The bearded man rubbed his hands. “Maybe dusk
tomorrow,” and his mate cackled.
“Sh-h,” Roberta warned. “There’s others on this
hall. A dried-up parson and his shriveled wife. Don’t wake them.”
“What they gunna do? Go squeaking to Attley?” and
another cackled joined his muffled laugh. “He’s had his cut already. Let’s get
a move on.”
“I need to get the rum. Got what will make it
special right here.” She touched her bodice. “You two wait in that workroom I
showed you, right next to the backstairs. I’ll give you the signal when he’s
knocked out. Go on.”
Clarey nearly dropped her freshly ironed garments
when the men started toward her.
They would pass by. She heard Roberta hurry down
the stairs. Turning her face into the cabinet, she hoped the deep shadows
caused by the weak illumination hid her from the two thugs.

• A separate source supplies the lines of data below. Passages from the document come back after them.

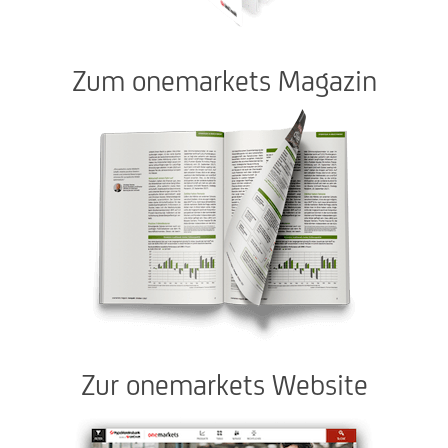
Zum onemarkets Magazin
Zur onemarkets Website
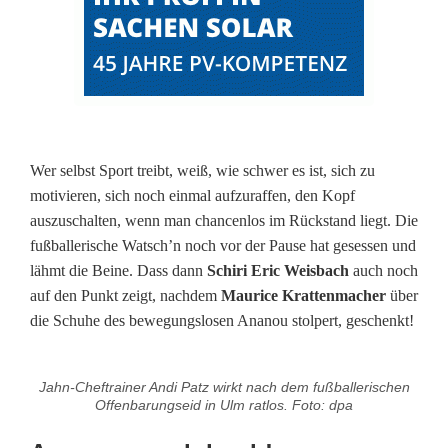
-
K
o
n
k
Wer selbst Sport treibt, weiß, wie schwer es ist, sich zu
motivieren, sich noch einmal aufzuraffen, den Kopf
u
auszuschalten, wenn man chancenlos im Rückstand liegt. Die
r
fußballerische Watsch’n noch vor der Pause hat gesessen und
lähmt die Beine. Dass dann
Schiri Eric Weisbach
auch noch
r
auf den Punkt zeigt, nachdem
Maurice Krattenmacher
über
e
die Schuhe des bewegungslosen Ananou stolpert, geschenkt!
n
Jahn-Cheftrainer Andi Patz wirkt nach dem fußballerischen
t
Offenbarungseid in Ulm ratlos. Foto: dpa
S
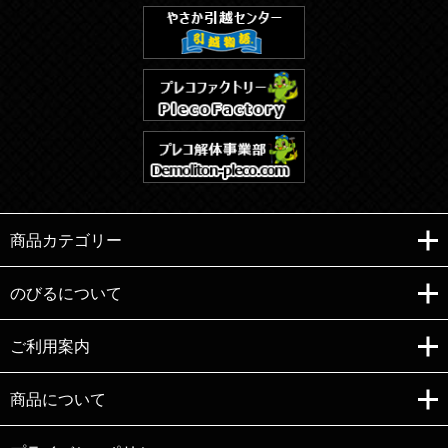
商品カテゴリー
のびるについて
ご利用案内
Copyright (C)e-nobiru All right reserved.
商品について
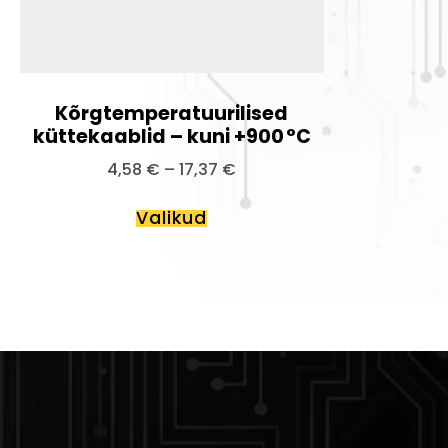
Kõrgtemperatuurilised
küttekaablid – kuni +900 °C
4,58
€
–
17,37
€
Valikud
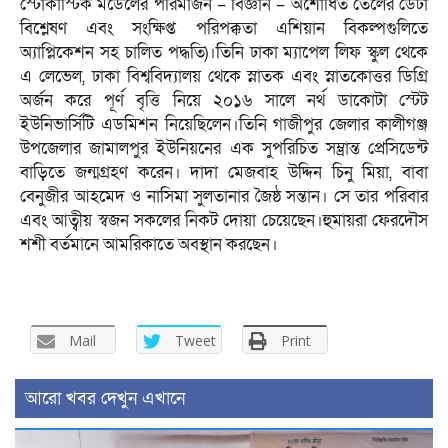
স্টোকাস্টিক মডেলের পরিমার্জন – বিজ্ঞান – অশোধিত তেলের ডেটা
বিশ্লেষণ এবং সংক্ষিপ্ত পরিপক্কতা এশিয়ান বিকল্পগুলিতে
অ্যাপ্লিকেশন সহ চালিত পদ্ধতি)।তিনি ঢাকা ম্যাপেল লিফ স্কুল থেকে
এ লেভেল, ঢাকা বিশ্ববিদ্যালয় থেকে স্নাতক এবং স্নাতকোত্তর ডিগ্রি
অর্জন করে পূর্ণ বৃত্তি নিয়ে ২০১৬ সালে নর্থ ডাকোটা স্টেট
ইউনিভার্সিটি এডমিশন নিয়েছিলেন।তিনি গাজীপুর জেলার কালীগঞ্জ
উপজেলার জামালপুর ইউনিয়নের এক সুপরিচিত সম্ভ্রান্ত প্রেসিডেন্ট
বাড়িতে জন্মগ্রহণ করেন। দাদা মেজবাহ উদ্দিন চিনু মিয়া, বাবা
বেনুজীর আহমেদ ও নাসিমা সুলতানার জৈষ্ঠ সন্তান। সে তার পরিবার
এবং আত্বীয় স্বজন সকলের নিকট দোয়া চেয়েছেন।হুমায়রা ফেরদৌস
শশী বর্তমানে আমরিকাতে অবস্থান করছেন।
Mail
Tweet
Print
আরো খবর দেখুন এখানে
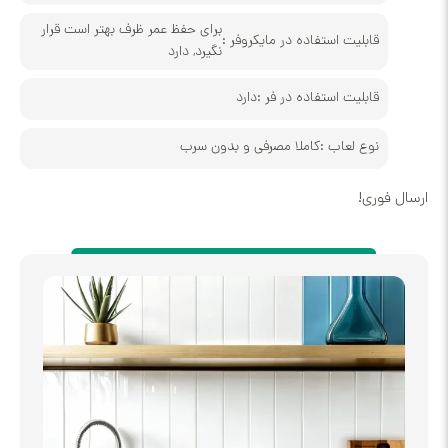
برای حفظ عمر ظرف بهتر است قرار
بلیت استفاده در مایکروفر :
نگیرد, دارد
بلیت استفاده در فر :
دارد
ع لعاب :
کاملا مصرفی و بدون سرب
!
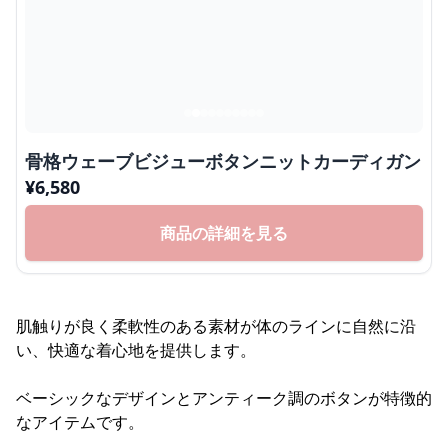
骨格ウェーブビジューボタンニットカーディガン
¥
6,580
商品の詳細を見る
肌触りが良く柔軟性のある素材が体のラインに自然に沿
い、快適な着心地を提供します。
ベーシックなデザインとアンティーク調のボタンが特徴的
なアイテムです。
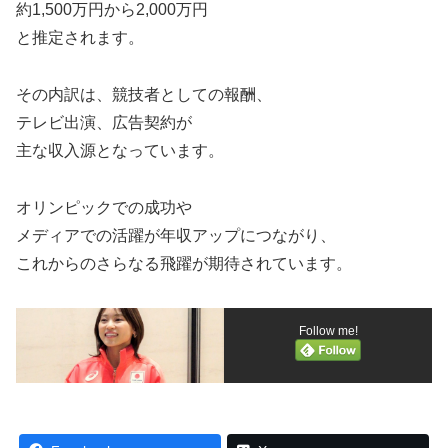
約1,500万円から2,000万円
と推定されます。
その内訳は、競技者としての報酬、
テレビ出演、広告契約が
主な収入源となっています。
オリンピックでの成功や
メディアでの活躍が年収アップにつながり、
これからのさらなる飛躍が期待されています。
Follow me!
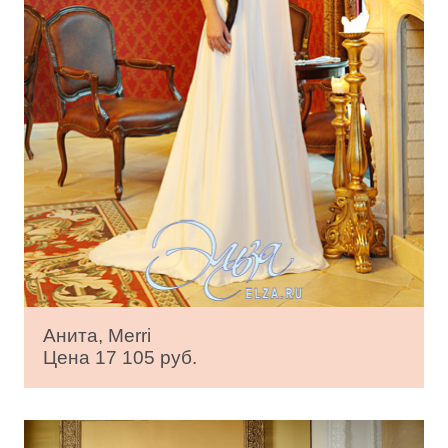
Анита, Merri
Цена 17 105 руб.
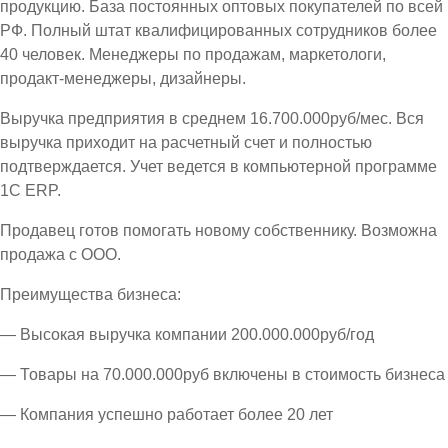
продукцию. База постоянных оптовых покупателей по всей
РФ. Полный штат квалифицированных сотрудников более
40 человек. Менеджеры по продажам, маркетологи,
продакт-менеджеры, дизайнеры.
Выручка предприятия в среднем 16.700.000руб/мес. Вся
выручка приходит на расчетный счет и полностью
подтверждается. Учет ведется в компьютерной программе
1С ЕRP.
Продавец готов помогать новому собственнику. Возможна
продажа с ООО.
Преимущества бизнеса:
— Высокая выручка компании 200.000.000руб/год
— Товары на 70.000.000руб включены в стоимость бизнеса
— Компания успешно работает более 20 лет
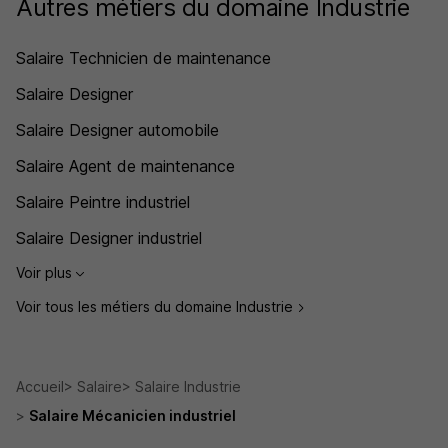
Autres métiers du domaine Industrie
Salaire Technicien de maintenance
Salaire Designer
Salaire Designer automobile
Salaire Agent de maintenance
Salaire Peintre industriel
Salaire Designer industriel
Voir plus
Voir tous les métiers du domaine Industrie
Accueil
Salaire
Salaire Industrie
Salaire Mécanicien industriel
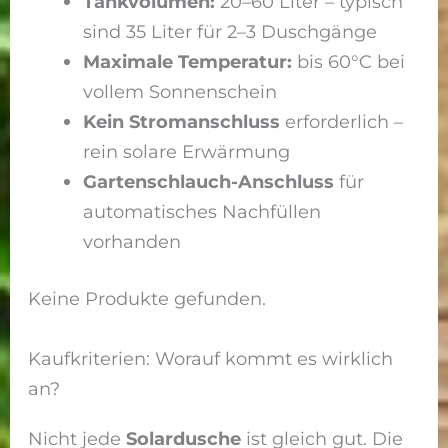
Tankvolumen:
20–60 Liter – typisch
sind 35 Liter für 2–3 Duschgänge
Maximale Temperatur:
bis 60°C bei
vollem Sonnenschein
Kein Stromanschluss
erforderlich –
rein solare Erwärmung
Gartenschlauch-Anschluss
für
automatisches Nachfüllen
vorhanden
Keine Produkte gefunden.
Kaufkriterien: Worauf kommt es wirklich
an?
Nicht jede
Solardusche
ist gleich gut. Die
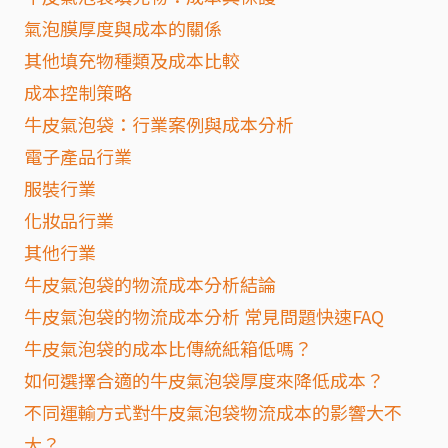
氣泡膜厚度與成本的關係
其他填充物種類及成本比較
成本控制策略
牛皮氣泡袋：行業案例與成本分析
電子產品行業
服裝行業
化妝品行業
其他行業
牛皮氣泡袋的物流成本分析結論
牛皮氣泡袋的物流成本分析 常見問題快速FAQ
牛皮氣泡袋的成本比傳統紙箱低嗎？
如何選擇合適的牛皮氣泡袋厚度來降低成本？
不同運輸方式對牛皮氣泡袋物流成本的影響大不
大？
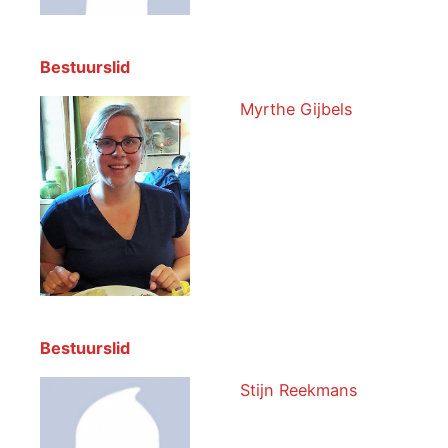
Bestuurslid
Myrthe Gijbels
Bestuurslid
Stijn Reekmans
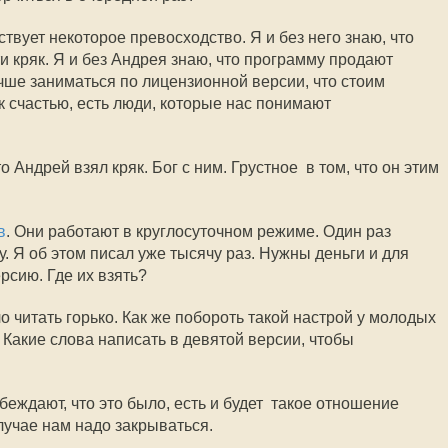
твует некоторое превосходство. Я и без него знаю, что
 кряк. Я и без Андрея знаю, что программу продают
учше заниматься по лицензионной версии, что стоим
 к счастью, есть люди, которые нас понимают
 Андрей взял кряк. Бог с ним. Грустное  в том, что он этим
в
. Они работают в круглосуточном режиме. Один раз
у. Я об этом писал уже тысячу раз. Нужны деньги и для
рсию. Где их взять?
 читать горько. Как же побороть такой настрой у молодых
 Какие слова написать в девятой версии, чтобы
еждают, что это было, есть и будет  такое отношение
лучае нам надо закрываться.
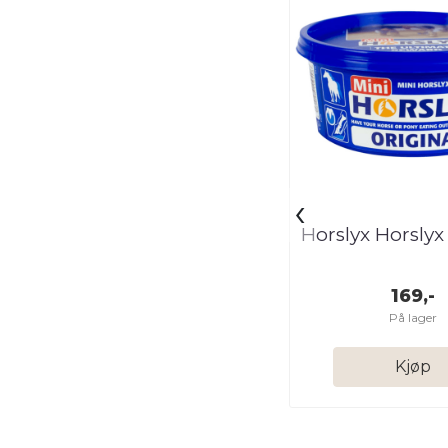
‹
Horslyx Horslyx
169,-
På lager
Kjøp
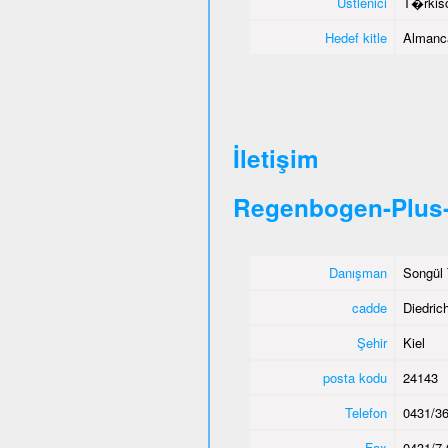
Üstlenici
T�rkisc
Hedef kitle
Almanca
İletişim
Regenbogen-Plus-
Danışman
Songül 
cadde
Diedric
Şehir
Kiel
posta kodu
24143
Telefon
0431/36
Fax
0431/7 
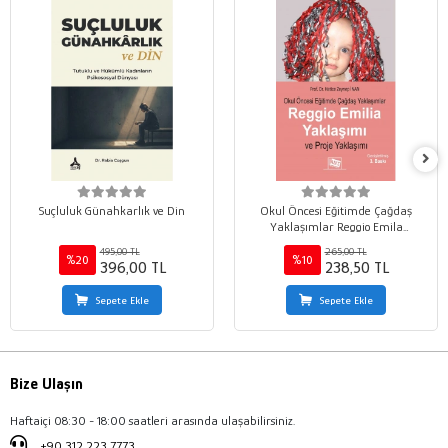
Suçluluk Günahkarlık ve Din
Okul Öncesi Eğitimde Çağdaş
Yaklaşımlar Reggio Emila
Yaklaşımı ve Proje Yaklaşımı
495,00 TL
265,00 TL
%20
%10
396,00 TL
238,50 TL
Sepete Ekle
Sepete Ekle
Bize Ulaşın
Haftaiçi 08:30 - 18:00 saatleri arasında ulaşabilirsiniz.
+90 312 223 7773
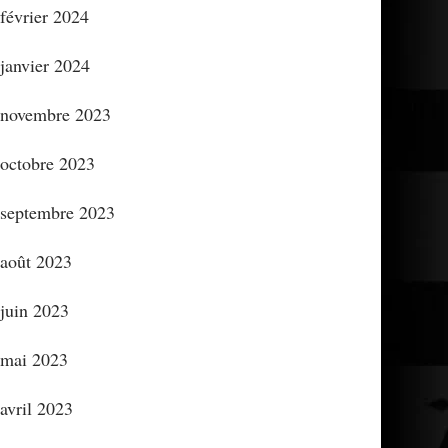
février 2024
janvier 2024
novembre 2023
octobre 2023
septembre 2023
août 2023
juin 2023
mai 2023
avril 2023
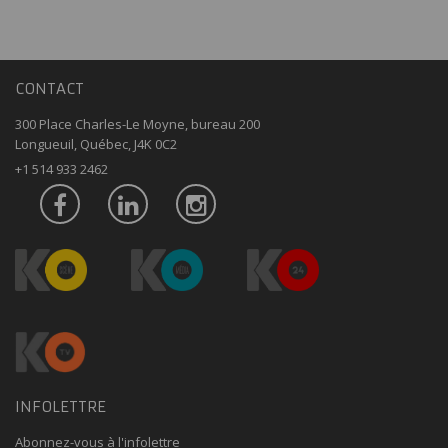
CONTACT
300 Place Charles-Le Moyne, bureau 200
Longueuil, Québec, J4K 0C2
+1 514 933 2462
INFOLETTRE
Abonnez-vous à l'infolettre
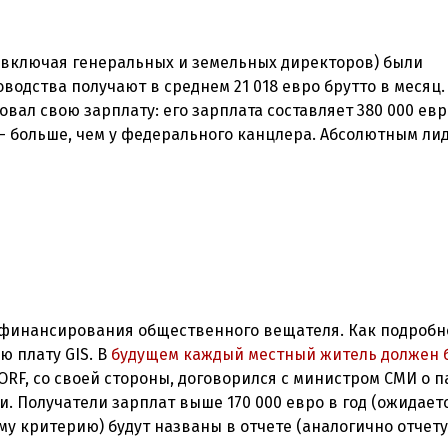
(включая генеральных и земельных директоров) были
водства получают в среднем 21 018 евро брутто в месяц.
ал свою зарплату: его зарплата составляет 380 000 евро
ц - больше, чем у федерального канцлера. Абсолютным ли
а финансирования общественного вещателя. Как подробн
ю плату GIS. В
будущем каждый местный житель должен 
 ORF, со своей стороны, договорился с министром СМИ о п
. Получатели зарплат выше 170 000 евро в год (ожидаетс
му критерию) будут названы в отчете (аналогично отчету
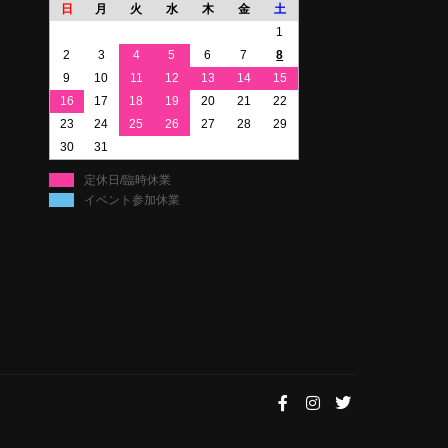
日
月
火
水
木
金
土
1
2
3
4
5
6
7
8
9
10
11
12
13
14
15
16
17
18
19
20
21
22
23
24
25
26
27
28
29
30
31
定休日/臨時休業
イベント参加休業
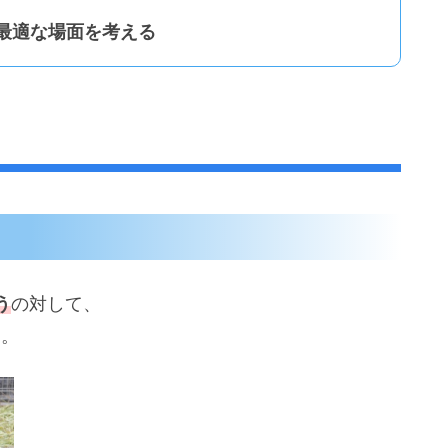
最適な場面を考える
う
の対して、
す。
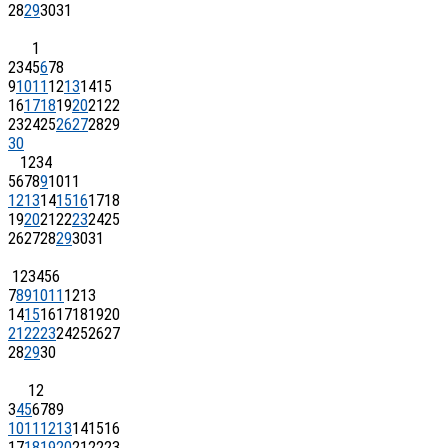
28
29
30
31
1
2
3
4
5
6
7
8
9
10
11
12
13
14
15
16
17
18
19
20
21
22
23
24
25
26
27
28
29
30
1
2
3
4
5
6
7
8
9
10
11
12
13
14
15
16
17
18
19
20
21
22
23
24
25
26
27
28
29
30
31
1
2
3
4
5
6
7
8
9
10
11
12
13
14
15
16
17
18
19
20
21
22
23
24
25
26
27
28
29
30
1
2
3
4
5
6
7
8
9
10
11
12
13
14
15
16
17
18
19
20
21
22
23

She smelled them before they reached her, rancid
sweat, strong ale. They hustled past her, not stopping until they reached the
end of the hall. One of them tried a door—the stair well with its steep flights
turning quickly upon themselves. As he shut the door, the other tried the door
opposite, the maid’s room where Clarey had ironed her cottons, hoping to pack
and leave in the morning.
The men crowded inside.
As soon as the door shut, she flew, silent as an
owl, up the hall. She wanted to hide in her chamber—but as soon as the men
finished with Mr. Axminster, they’d come for her. Her strength was nothing
against the men. The pistol would be—but she didn’t want to rouse the whole
inn, especially with the innkeeper apparently working with this press gang.
And Roberta added another felon to the danger.
Her only hope was to alert Mr. Axminster before
Roberta returned with the spiked rum.
His room was directly across from hers. Clutching
her folded garments to her breast, she scratched at his door.